空は快晴。積もった雪が溶けて行き、人々の気持ちも和やかになりそうな日だった。白兎山の入り口には、沢山のカップルや観光客で賑わっていた。やっぱりあの言い伝えを信じてくる人が多いのかな……。そう思いながら、晴人君を探した。白兎山という看板が置いてある場所の隣に晴人君は立っていた。分厚い上着を着て、手袋もマフラーもしていた。どれだけ寒がりなの……。そう思いながら、晴人君の元に向かった。
「お待たせー」
私は太陽に負けないぐらいの明るい声で晴人君に言った。
「その服で大丈夫なの?」
あまりにも山登りに適していない服で着たから、晴人君に心配されていた。でも、去年登った時に感じたけど、この山はそんなに厳しく無い。本当に初心者向けのコースだ。
「うん。去年、この山に登ったことがあって」
「そうなんだ。じゃあ行こうか」
「うん」
それから、一時間ぐらい登り始めた。まだシロウサギを見ていない。あの時のように沢山居ないかな。そう思いながら気楽に探していた。
「シロウサギ、居ないね」
私は、小さな声でつぶやいた。それが晴人君に聞こえたのかどうか分からない。でも、前にいる晴人君は頷いてくれた。
「そうだね。少しここで休憩しようか」
「うん」
少し休めそうな場所で私達は立ち止まった。ここは、兄ちゃんと来た時に『孤独なシロウサギ』の話を聞いた場所と一緒だった。懐かしい記憶が蘇る。

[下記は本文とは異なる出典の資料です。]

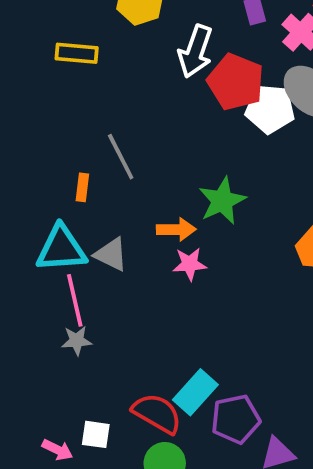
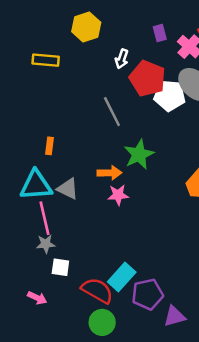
white arrow: (195, 51) -> (122, 59), size x0.6
gray line: (121, 157) -> (112, 112), moved
white square: (96, 434) -> (60, 267), moved
pink arrow: (57, 450) -> (37, 298), moved

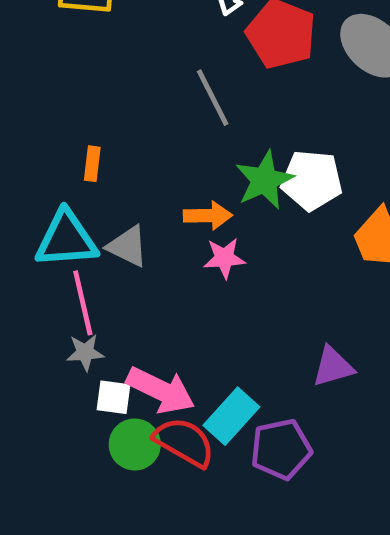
white pentagon: (170, 96) -> (312, 180), moved
pink arrow: (37, 298) -> (161, 390), moved, size x1.8
purple triangle: (174, 316) -> (333, 367), moved
green circle: (102, 322) -> (135, 444), moved

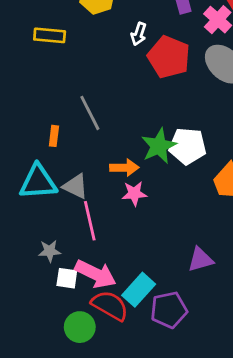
gray line: (213, 98) -> (90, 113), moved
pink line: (83, 303) -> (90, 221), moved
green circle: (135, 444) -> (80, 327), moved

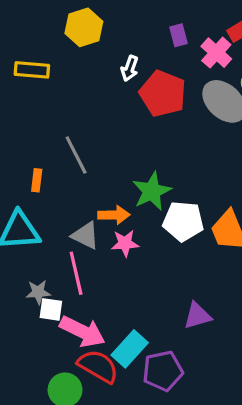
white pentagon: (188, 146) -> (183, 221), moved
gray triangle: (75, 186) -> (86, 235), moved
gray star: (50, 251) -> (38, 292), moved
white square: (67, 278) -> (51, 309), moved

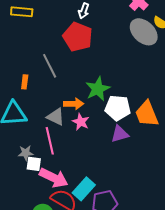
red pentagon: (163, 94) -> (78, 37), moved
pink star: (125, 243) -> (81, 122), turned 30
purple triangle: (197, 316) -> (120, 134), moved

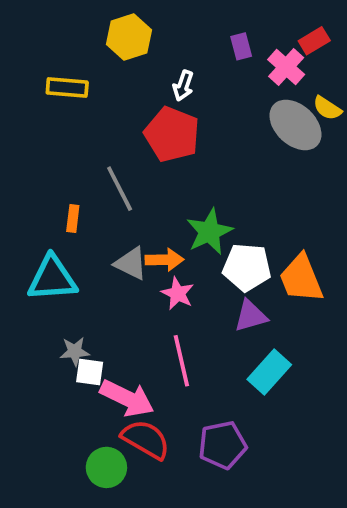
gray triangle: (56, 117) -> (131, 263), moved
pink line: (50, 141) -> (181, 361), moved
cyan rectangle: (84, 189) -> (269, 372), moved

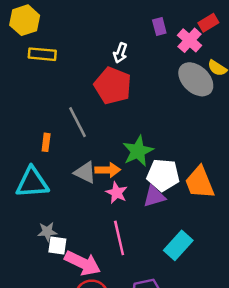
yellow hexagon: (129, 37) -> (25, 20), moved
purple triangle: (251, 316) -> (154, 196), moved

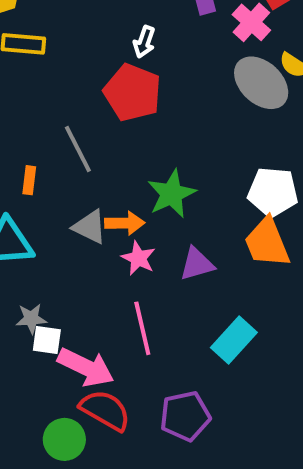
white pentagon: (163, 175) -> (273, 192), moved

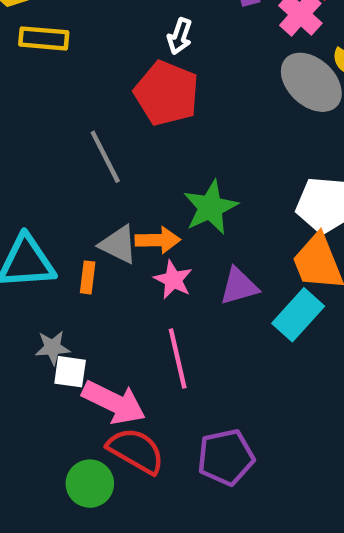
orange rectangle: (29, 180) -> (88, 277), moved
cyan rectangle: (234, 340) -> (298, 315), moved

「冬香はこの山に登ったことがあるって言ったけど、その時はシロウサギ見れたの?」
「うん。沢山シロウサギを見たよ」
「そうなんだ。それより、『孤独なシロウサギ』という話知ってる?」
その瞬間、体が硬直した。『孤独なシロウサギ』という話を思い出すだけで、涙が出てしまう。その涙を晴人君には見せたく無い。そう思い、私は嘘をついた。
「うん。昔、絵本で読んでもらった事があって少しだけなら知ってるよ」
「どんな話なの?」
「昔、男の子と女の子が白兎山に遊びに行きました。そこには、シロウサギが沢山いることで話題になっていて、多くの人がシロウサギを見に行って行った。2人が山の中を歩いていると、ブーブーと音が聞こえてきた。次第に大きくなり、山中に響き渡る。その音のする方に向かうと、巨大なシロウサギが居たという話なんだけど、それ以降のストーリーは覚えてないの」
それ以降の話は兄ちゃんとリンクする為、話す度に心が痛くなる。だから、私は嘘をついた。
「そうなんだ。僕もあまり知らなかったけど、なんとなく分かったわ。ありがとう」
「どういたしまして」
「孤独なシロウサギか……。この話を聞いたら、早くシロウサギに会いたくなったわ」
シロウサギは一匹だと、寂しくて死んでしまうという話を聞いたことがある。孤独なシロウサギは、きっと誰かが来るのを待っているのかもしれない。死んだ人間を幻として、映し出して……。もしかしたら、兄ちゃんも孤独なシロウサギに呼び出されたのかな。そんなことを考えていた。目の前の晴人君が心配そうな顔で見つめていた。
「冬香って彼氏いるの?」
突然、話が変わって頭の整理が追いつかなかった。今、彼氏が居るかどうか聞かれたよね?質問の内容もあまり聞いていなかった。まあ彼氏が居るかどうかなら。
「居ないよ」
「そうか」
もしかして、告白されるのかな。そんな事を考え始めたその時、
「冬香、こっちにおいで!!」
誰かの声が聞こえてきた。晴人君の声ではなかった。誰の声だろう。
「ねえ、何か声が聞こえない?」
私が晴人君に向かって言ったが、晴人君はピンと来ていなかった。
「早くこっちに来てよ。待ってるから」
私は、無意識にその声のする方向に走っていた。その声は兄ちゃんの声だった。この話は『孤独なシロウサギ』の話と全く同じ展開だ。もしかしたら、私はこの山から一生出れないかもしれない。でも、会いたい気持ちが強かった。
ドドドド
遠くの方で雪崩が発生した。誰か巻き込まれたかもしれない。でも、私は必死に声のする方に走って行った。
「久しぶりだね」
目の前には死んだはずの兄ちゃんが立っていた。
寂しがり屋の一匹のシロウサギは、ずっと誰かを待ちわびていた。
そして、出会えた一人の女性。死んだはずの兄もそこに居たのかもしれない。
ある日の夜、テレビで流れたニュースは、世界中に広まり、白兎山の観光客は一気に減った。「この山は呪われている」や「『孤独なシロウサギ』の話は本当だった」など色々な噂が飛び交った。
「一週間前、白兎山の登山道で雪崩が発生しました。警察によると、男子高校生と女子高校生の二人が巻き込まれ、行方不明になっています。警察百人で捜索を行っていますが、二人の遺体は未だに発見されず、今も捜索が続いています」
この後、二人がどうなったかは誰も知らない。